In keeping with Homogenics theme as a tribute to Björk's native Iceland, the track was inspired by Icelandic mythology, such as the Ragnarök. The previous track, "Pluto", stands for death and destruction, whereas "All Is Full of Love" stands for a new beginning. Björk also called it a song about "believing in love" and expressed that "love isn't just about two persons. It's everywhere around you. Even if you're not getting love from Person A, it doesn't mean there's not love there." However, she also described it as "taking the piss", considering it the most "sugary song" ever. As the song opposes the rest of Homogenics "macho" aesthetic, Björk has said it could have been included on Vespertine.

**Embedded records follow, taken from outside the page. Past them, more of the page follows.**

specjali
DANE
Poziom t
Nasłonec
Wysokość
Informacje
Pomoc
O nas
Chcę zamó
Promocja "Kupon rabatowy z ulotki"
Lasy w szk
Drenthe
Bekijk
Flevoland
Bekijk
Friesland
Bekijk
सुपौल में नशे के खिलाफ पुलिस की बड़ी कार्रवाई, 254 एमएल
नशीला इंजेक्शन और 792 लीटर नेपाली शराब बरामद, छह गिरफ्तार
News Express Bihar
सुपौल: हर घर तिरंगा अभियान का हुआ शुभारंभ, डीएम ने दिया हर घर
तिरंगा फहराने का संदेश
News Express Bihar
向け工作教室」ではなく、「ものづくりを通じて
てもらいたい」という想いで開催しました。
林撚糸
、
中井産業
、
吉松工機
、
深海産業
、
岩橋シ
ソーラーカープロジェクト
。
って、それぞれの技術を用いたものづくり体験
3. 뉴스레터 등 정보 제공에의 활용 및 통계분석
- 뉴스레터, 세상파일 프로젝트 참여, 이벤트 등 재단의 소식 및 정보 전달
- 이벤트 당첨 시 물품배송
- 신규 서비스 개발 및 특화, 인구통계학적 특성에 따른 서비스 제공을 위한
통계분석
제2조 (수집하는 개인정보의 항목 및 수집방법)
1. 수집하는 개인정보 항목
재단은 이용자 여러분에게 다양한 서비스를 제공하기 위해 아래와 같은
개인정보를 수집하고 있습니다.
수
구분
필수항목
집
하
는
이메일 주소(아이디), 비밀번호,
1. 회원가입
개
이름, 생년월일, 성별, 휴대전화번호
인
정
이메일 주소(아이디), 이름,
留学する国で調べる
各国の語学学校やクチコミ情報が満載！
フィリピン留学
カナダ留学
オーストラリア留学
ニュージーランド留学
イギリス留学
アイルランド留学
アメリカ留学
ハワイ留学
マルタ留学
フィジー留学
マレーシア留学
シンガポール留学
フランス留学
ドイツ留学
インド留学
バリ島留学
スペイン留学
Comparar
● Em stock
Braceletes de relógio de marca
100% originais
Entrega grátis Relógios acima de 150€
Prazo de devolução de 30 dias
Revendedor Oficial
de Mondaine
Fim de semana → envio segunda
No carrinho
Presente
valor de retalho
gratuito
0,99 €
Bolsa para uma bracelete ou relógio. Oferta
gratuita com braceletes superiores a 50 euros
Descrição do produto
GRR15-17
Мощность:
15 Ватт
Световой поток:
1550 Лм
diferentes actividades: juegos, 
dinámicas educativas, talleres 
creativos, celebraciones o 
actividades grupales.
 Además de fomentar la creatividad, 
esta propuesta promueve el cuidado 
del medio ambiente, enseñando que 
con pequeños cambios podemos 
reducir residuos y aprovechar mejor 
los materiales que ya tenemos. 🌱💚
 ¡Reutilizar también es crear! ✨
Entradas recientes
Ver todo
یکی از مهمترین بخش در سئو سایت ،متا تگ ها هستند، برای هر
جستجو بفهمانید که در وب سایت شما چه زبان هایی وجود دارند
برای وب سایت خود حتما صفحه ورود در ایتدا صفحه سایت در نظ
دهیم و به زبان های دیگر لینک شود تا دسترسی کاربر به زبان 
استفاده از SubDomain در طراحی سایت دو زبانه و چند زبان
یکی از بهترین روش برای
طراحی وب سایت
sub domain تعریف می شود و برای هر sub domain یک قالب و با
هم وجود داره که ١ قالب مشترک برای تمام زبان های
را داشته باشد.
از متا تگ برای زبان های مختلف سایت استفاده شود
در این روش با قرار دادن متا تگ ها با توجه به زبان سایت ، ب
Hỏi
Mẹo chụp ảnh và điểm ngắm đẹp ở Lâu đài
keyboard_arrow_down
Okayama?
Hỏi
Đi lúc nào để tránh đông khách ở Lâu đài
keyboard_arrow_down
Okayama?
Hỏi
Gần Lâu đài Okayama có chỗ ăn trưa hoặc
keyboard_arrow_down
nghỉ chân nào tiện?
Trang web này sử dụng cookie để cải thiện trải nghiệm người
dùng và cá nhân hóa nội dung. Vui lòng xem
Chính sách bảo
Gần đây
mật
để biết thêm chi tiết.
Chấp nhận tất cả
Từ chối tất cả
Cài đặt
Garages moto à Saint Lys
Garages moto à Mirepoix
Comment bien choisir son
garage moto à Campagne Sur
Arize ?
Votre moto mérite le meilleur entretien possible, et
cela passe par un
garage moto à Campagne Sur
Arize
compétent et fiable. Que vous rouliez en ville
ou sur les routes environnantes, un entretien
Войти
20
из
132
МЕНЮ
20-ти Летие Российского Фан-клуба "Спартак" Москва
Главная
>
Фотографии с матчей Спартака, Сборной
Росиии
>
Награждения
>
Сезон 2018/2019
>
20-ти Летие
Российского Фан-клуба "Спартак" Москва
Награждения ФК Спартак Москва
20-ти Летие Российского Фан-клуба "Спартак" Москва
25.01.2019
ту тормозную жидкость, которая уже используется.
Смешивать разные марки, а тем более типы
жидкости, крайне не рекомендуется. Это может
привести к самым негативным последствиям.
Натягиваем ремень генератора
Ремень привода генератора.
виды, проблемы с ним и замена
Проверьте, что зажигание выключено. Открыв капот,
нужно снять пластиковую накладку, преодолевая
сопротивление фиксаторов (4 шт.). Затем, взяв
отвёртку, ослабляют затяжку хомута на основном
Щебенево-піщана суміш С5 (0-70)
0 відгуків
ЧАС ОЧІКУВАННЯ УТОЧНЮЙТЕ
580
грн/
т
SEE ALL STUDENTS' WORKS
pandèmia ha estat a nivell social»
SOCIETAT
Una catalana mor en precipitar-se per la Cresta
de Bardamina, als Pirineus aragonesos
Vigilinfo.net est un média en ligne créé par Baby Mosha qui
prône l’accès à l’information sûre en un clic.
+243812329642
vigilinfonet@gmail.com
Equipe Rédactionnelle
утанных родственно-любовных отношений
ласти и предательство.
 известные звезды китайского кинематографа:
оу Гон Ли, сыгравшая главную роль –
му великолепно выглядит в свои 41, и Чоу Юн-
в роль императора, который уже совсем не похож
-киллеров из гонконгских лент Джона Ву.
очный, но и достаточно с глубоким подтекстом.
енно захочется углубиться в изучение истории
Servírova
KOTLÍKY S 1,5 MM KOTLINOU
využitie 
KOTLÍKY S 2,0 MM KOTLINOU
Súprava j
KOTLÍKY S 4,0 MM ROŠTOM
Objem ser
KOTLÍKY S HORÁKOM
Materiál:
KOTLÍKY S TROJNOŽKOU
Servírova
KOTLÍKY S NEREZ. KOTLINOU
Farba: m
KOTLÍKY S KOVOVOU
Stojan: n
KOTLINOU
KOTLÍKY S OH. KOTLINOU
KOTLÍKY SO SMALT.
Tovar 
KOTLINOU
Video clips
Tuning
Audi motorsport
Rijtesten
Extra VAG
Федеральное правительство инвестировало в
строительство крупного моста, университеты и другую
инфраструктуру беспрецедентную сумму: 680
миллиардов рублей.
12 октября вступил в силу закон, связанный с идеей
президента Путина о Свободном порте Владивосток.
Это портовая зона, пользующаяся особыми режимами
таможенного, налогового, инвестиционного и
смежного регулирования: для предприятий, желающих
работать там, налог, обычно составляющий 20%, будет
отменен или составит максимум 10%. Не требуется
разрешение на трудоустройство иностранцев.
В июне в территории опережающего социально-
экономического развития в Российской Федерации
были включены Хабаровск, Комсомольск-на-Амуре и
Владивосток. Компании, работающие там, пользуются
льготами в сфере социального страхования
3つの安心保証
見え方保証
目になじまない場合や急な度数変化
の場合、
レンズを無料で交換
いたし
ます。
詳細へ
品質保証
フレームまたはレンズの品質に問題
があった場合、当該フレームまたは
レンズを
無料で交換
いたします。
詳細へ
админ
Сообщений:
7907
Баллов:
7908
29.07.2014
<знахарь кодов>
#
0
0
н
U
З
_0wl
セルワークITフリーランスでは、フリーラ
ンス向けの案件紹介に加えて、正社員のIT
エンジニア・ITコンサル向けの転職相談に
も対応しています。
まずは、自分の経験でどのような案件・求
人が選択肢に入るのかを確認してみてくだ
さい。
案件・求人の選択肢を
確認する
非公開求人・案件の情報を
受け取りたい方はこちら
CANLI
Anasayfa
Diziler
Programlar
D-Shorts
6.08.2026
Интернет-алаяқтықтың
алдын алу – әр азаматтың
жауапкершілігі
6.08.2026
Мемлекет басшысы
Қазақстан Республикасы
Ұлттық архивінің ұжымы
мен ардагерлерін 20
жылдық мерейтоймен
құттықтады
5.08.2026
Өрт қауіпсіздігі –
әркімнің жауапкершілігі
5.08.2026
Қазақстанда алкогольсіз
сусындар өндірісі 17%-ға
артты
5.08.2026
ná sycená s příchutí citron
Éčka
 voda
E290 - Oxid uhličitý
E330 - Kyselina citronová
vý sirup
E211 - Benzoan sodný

The lyrics begin with a promise of protection and caretaking: "You'll be given love / You'll be taken care of / You'll have to trust it". The song moves towards a more reproachful tone as Björk sings, "You just ain't receiving / Your phone is off the hook / Your doors are shut", tempered by the recognition that you have to "twist your head around you" because "love is all around you". This is musically effected by Björk's vocals as she sings the lyric "All is full of love" in counterpoint with herself.

The album version of the track does not have drum accompaniment. It does not have Homogenic's characteristic electronic beats, focusing instead on "[creating] an intimacy between the growing dynamics of the instrumentation and Björk's impressive vocal abilities." It uses a long reverb, which results in a wash of sound that suggests a very large space suggestive of the "heavenly" environment Björk envisaged for the track. According to Sal Cinquemani of Slant Magazine, the song has a soft pulse with intervals that build up to an electronic orchestration of industrial beats. David Browne of Entertainment Weekly called it a "moony lullaby" and compared it to the music of Enya. In his review for Spin, James Hunter wrote that the track is one of the times Björk "dips her toe into the warm lake of tradition" and noted its "rockish minor-key verses traipse off into her gospel."

The video version of the song is a midtempo trip hop ballad with soul influences. In opposition to the sonically minimalist mix included on the album, this version has been described as "lushly produced" and includes "fluttering" harps and "shivering" strings. Reportedly the best known and the preferred version by Björk's fans and herself, it is further known under the names of "Mark Stent Mix" and "Video Mix".

== Release ==
In August 1998, a 12-inch single of "All Is Full of Love", containing a remix by German IDM duo Funkstörung, was released through FatCat Records as a limited release. This remix had been previously distributed as a B-side for "Hunter" (1998), and another remix of the song had been released as a B-side of "Jóga" in 1998. In January 1999, it was announced that the track would be released later that year as a single and that its music video would be shot soon. It was atypical to release a single for promoting an album released two years before, but Björk purposely decided to do this so that the music video was more of a short film than a marketing move. The original release date for the single was 2 May 1999, but was later extended out two weeks to 17 May. To coincide with this announcement, Funkstörung's remix was made available again and an official logo for the release was unveiled.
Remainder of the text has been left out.